Goal of the exercise — The answer is all of the data repeated exactly, with each picture omitted.

Input —

* * *

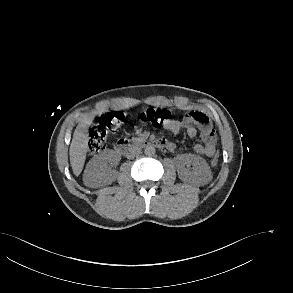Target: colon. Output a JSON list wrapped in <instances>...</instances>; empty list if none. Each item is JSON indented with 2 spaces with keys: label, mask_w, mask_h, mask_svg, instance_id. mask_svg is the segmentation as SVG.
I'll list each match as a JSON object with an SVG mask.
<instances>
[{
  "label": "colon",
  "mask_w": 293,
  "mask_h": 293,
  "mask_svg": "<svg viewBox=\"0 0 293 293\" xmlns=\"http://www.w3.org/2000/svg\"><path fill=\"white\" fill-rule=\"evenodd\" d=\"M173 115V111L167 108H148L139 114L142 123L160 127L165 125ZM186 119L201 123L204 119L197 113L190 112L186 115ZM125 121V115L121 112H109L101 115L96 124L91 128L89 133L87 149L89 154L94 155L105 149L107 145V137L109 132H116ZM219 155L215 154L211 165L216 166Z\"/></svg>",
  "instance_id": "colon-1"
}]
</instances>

* * *

Response for this exercise —
Target: colon. Output a JSON list wrapped in <instances>...</instances>; empty list if none. Each item is JSON indented with 2 spaces with keys: label, mask_w, mask_h, mask_svg, instance_id. mask_svg is the segmentation as SVG.
I'll list each match as a JSON object with an SVG mask.
<instances>
[{
  "label": "colon",
  "mask_w": 293,
  "mask_h": 293,
  "mask_svg": "<svg viewBox=\"0 0 293 293\" xmlns=\"http://www.w3.org/2000/svg\"><path fill=\"white\" fill-rule=\"evenodd\" d=\"M173 115V111L167 108H148L139 114L142 123L160 127L165 125ZM186 119L201 123L204 119L197 113L190 112L186 115ZM125 121V115L121 112H109L101 115L96 124L91 128L89 133L87 149L89 154L94 155L105 149L107 145V137L109 132H116ZM219 155L215 154L211 165L216 166Z\"/></svg>",
  "instance_id": "colon-1"
}]
</instances>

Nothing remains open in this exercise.